On January 28, Pravda published an unsigned (that is, party-approved) article on opera, probably written by Stalin himself, "Chaos Instead of Music", in which the work was expressed as an expression of "left radical licentiousness" and "petty bourgeois innovation "Was scourged and condemned with the" formalism "charge. This was catastrophic due to the signaling effect. All performances were stopped; Shostakovich found out about it on a concert tour in the north. One after another, critics apologized and stumbled upon their previous opinions. For the next few months Shostakovich slept with a small suitcase under his bed, in his clothes, always ready to be picked up at night by the NKVD secret police, as was customary at the time. Then he suffered from depression and thoughts of suicide, which would accompany him at irregular intervals for decades. He was summoned several times to the then notorious Lubyanka secret service center , questioned about so-called " enemies of the people " and intimidated.

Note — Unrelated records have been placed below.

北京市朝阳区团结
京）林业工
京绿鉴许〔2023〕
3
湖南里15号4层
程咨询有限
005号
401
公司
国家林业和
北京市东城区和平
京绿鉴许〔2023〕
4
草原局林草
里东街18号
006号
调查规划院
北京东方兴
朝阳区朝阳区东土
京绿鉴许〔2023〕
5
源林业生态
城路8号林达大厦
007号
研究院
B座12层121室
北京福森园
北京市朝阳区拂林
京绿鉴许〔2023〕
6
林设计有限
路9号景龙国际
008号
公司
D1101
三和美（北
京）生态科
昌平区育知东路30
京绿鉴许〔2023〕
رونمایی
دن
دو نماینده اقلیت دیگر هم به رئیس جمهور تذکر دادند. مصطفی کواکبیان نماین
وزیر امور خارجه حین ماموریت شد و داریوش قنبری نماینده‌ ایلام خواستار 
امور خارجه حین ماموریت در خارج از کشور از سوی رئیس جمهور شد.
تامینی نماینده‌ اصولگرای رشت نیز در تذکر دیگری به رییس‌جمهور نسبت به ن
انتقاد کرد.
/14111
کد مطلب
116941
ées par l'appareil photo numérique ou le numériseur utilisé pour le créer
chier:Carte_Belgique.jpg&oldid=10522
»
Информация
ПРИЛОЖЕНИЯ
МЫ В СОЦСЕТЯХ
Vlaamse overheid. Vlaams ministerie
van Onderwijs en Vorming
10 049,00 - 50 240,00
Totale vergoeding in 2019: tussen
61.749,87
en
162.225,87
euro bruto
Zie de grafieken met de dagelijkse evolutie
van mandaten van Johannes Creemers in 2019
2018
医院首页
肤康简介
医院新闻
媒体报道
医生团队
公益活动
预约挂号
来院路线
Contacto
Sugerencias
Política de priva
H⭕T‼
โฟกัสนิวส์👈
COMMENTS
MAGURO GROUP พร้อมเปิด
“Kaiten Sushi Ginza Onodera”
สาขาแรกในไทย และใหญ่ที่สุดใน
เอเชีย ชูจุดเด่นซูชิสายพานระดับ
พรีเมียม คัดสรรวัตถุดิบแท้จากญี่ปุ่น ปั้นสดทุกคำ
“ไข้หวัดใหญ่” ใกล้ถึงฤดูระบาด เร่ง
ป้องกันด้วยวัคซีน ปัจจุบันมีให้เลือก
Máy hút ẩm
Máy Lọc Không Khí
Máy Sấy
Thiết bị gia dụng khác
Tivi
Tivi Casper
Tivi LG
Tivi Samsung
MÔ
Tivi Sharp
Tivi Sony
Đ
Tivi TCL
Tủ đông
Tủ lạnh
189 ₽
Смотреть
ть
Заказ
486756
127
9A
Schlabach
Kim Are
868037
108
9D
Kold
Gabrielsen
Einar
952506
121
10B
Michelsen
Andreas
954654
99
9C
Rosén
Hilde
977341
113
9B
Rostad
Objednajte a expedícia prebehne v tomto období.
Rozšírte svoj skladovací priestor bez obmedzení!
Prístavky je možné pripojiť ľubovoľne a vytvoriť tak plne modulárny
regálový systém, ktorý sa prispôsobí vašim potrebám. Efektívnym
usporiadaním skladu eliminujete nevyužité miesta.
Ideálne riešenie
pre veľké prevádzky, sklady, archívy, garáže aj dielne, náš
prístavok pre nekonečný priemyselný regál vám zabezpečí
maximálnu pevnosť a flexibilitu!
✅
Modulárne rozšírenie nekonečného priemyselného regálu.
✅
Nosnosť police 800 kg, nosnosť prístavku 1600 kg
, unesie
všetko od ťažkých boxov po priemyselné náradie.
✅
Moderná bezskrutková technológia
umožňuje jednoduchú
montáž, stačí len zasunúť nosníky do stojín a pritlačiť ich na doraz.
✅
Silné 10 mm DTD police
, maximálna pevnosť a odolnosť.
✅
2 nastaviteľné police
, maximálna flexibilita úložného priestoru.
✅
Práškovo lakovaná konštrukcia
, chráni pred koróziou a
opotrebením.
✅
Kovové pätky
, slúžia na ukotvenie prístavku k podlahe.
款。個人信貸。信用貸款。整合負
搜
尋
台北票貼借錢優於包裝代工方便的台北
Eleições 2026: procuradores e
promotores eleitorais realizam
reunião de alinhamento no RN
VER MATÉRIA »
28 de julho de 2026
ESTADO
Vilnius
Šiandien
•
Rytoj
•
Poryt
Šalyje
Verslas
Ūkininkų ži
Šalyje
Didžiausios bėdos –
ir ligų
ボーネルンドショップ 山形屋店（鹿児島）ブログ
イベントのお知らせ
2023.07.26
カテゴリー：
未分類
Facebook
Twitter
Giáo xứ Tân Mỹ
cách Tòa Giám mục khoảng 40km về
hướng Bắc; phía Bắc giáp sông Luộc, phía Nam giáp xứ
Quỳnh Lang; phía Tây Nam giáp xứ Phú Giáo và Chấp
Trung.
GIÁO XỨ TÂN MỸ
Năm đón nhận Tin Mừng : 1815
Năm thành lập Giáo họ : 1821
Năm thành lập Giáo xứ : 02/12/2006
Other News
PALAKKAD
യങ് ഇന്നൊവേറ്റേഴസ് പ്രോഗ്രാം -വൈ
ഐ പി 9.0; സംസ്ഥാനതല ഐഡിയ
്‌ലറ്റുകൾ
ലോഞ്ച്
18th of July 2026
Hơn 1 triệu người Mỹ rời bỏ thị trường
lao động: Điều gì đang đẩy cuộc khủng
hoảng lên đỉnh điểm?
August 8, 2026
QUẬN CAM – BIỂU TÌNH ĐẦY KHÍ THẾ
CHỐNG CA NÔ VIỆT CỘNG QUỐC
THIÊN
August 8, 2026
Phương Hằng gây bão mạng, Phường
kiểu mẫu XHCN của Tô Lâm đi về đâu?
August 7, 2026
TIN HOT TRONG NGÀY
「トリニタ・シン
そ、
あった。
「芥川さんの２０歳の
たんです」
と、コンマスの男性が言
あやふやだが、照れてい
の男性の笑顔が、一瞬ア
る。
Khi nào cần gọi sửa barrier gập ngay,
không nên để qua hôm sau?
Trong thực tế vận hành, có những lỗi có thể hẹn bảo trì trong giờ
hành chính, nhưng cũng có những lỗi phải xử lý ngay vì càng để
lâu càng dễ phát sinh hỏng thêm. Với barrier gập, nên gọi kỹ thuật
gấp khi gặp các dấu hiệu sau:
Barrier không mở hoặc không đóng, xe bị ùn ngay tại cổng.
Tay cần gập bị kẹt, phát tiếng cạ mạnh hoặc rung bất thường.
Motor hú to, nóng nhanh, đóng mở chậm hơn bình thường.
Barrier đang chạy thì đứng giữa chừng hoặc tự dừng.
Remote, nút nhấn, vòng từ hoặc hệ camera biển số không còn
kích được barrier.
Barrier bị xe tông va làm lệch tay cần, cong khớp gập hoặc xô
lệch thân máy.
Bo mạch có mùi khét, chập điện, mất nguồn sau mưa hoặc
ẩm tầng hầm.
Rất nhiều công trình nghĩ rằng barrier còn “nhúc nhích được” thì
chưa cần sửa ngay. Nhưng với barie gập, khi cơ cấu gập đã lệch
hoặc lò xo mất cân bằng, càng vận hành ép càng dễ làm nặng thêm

"Waiting for the execution is one of the subjects that have tortured me all my life, many aspects of my music speak of it."

Years later, during the thaw under Khrushchev , he revised Lady Macbeth of Mtsensk to a new version, which was premiered on January 8, 1963 under the new title Katerina Ismailowa . Some of the disreputable text passages have been defused.

1937–1953: composing under Stalin

After he had withdrawn his 4th Symphony in C minor due to the critical Pravda article and put it in a drawer, Shostakovich began work on his on April 18, 1937 under the official slogan of the “practical response of a Soviet artist to just criticism” moderate 5th symphony in D minor in the Crimea . Back in Leningrad, he learned that his sister's husband had been arrested and that she herself had been deported to Siberia .

After the premiere, the 5th symphony was officially presented as the return of the prodigal son to the cultural policy that was true to the line. The work became a great international success, and for a long time the march finale was seen as a glorification of the regime. Shostakovich's memoirs, which are controversial in their authenticity, claim that the triumphal march was in reality a death march :

“What is going on in the fifth should, in my opinion, be clear to everyone. The cheering is forced under threats. […] As if we were hit with a club and asked: You should cheer! You should cheer! And the beaten person gets up, can hardly stand on his feet. Go, march, mumble to yourself: We should cheer, we should cheer. You have to be a complete sucker not to hear that. "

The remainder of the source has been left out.